When asked if McClellan’s experience should be taught in Virginia schools, de la Peña said someone can always pick and choose the worst part of a country’s past.
“That’s the challenge you face when you want to dig into history,” he said.
Cox said the right thing to do would be to teach kids how to overcome that history.
“Kids get along great, maybe it would be nice if we didn’t try and divide them,” he said.
Cox also said the massive resistance effort was spearheaded by Democrats, specifically Democratic Senator Harry Byrd. Notably, Cox spent his first year in the minority shutting down an effort by his own party to bring down a statue of Byrd that still sits on the grounds of the Capitol in Richmond.
And while Critical Race Theory might be a way to message concerns about rapidly changing education methods, it also acts as a part of the right’s broader displeasure with the school system’s existence.
School choice and concerns about transgender students have also been common themes as nominees vie for an edge.
“There’s no way I’m going to come home to my daughter crying because she got cut because someone two weeks ago used to be a dude,” said businessman Pete Snyder, one of two heavily funded Republican candidates who did not make themselves available for interviews with Courthouse News.
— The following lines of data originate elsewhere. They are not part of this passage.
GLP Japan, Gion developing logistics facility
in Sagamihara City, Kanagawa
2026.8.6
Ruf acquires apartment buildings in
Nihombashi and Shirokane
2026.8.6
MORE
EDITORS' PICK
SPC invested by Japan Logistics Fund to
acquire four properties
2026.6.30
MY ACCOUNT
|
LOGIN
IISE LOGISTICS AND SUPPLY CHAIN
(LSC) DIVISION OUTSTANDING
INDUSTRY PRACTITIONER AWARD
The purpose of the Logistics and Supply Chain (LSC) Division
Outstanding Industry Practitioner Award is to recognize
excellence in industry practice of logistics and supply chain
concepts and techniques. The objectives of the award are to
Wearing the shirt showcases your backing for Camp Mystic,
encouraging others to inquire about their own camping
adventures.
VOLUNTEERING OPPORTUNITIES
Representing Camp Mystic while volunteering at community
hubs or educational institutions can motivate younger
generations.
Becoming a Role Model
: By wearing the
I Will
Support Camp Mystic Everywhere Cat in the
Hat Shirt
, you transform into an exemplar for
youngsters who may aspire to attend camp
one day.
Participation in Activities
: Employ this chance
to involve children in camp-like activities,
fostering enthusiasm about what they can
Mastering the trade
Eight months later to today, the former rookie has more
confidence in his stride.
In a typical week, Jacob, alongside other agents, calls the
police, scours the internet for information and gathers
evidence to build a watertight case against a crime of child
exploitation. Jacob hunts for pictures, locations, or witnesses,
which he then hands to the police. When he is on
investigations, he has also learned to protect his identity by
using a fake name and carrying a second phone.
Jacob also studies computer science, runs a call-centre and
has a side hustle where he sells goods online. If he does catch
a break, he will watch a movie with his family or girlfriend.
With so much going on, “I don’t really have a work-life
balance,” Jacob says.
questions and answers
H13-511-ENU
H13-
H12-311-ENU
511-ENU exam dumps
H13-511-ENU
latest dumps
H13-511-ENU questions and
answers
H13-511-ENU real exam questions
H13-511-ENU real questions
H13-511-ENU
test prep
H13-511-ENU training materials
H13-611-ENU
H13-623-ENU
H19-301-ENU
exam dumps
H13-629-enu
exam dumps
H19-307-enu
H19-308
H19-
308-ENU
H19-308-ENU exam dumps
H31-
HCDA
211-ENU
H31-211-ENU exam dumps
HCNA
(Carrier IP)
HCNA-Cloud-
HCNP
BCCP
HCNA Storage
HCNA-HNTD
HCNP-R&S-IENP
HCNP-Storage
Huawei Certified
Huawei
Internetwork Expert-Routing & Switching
“People’s capacity to reach the American dream is through education but our system is turned upside down,” said Glenn Youngkin, the other out-of-reach businessman gunning for the nomination.
Both Youngkin and Snyder have pointed to their fundraising hauls as reasons for their nomination, but it’s notable that those fundraising efforts are a product of their own doing: Youngkin gave $5.5 million of his own money while Snyder doled out $5.1 million.
Both have also topped straw polls as they participate in limited debates around the state; whether it’s the money, the stance on schools, or their lack of a political background, it’s too soon to see if it’ll pay off, but some think it might.
“Public education needs to get out of the 19th century straitjacket if it wants to produce 21st century students,” said Shaun Kenney, former head of the Virginia Republican Party who left in 2015.
Kenney left the state party after some of the early state-wide failures, but he pointed to the lack of diversity within the party as his reason for leaving. Still, he thinks pointing to critical race theory and education concerns might be a bigger hit not only in the base-driven convention, but statewide as well.
“The end game of CRT is condescending lowered standards for people who think they get the short end of the stick,” he said. “This is where people get antsy, when you start talking about destroying these institutions like education or the police.”
He pointed to concerns about defunding the police lobbed by Democratic Congresswoman Abigail Spanberger, VA-7, after she narrowly held on to her seat during the 2020 race. Kenney argues that kind of radical messaging will help drive those in the middle to the right, especially those suburban moms his party lost under Trump as they look out for their top priority: their child’s education.
“If parents want to elect to take their children elsewhere — classical education, special needs or a faith school — they should have that latitude,” he said of school choice.
An estimated 54,000 Republican delegates from around the state will meet locally to pick their nominee on Saturday. They’ll use a rank choice ballot system, which adds some uncertainty to the end result.
Kenney thinks it will come down to Snyder, Cox and then Youngkin in a distant third, but the rank choice method could make it anyone’s game.
“Chase is stronger than people think,” he said before emphasizing the number of x-factors which make predicting any outcome a challenge.
“Frankly, if anyone tells you they know how this is going to play out they’re lying,” he added.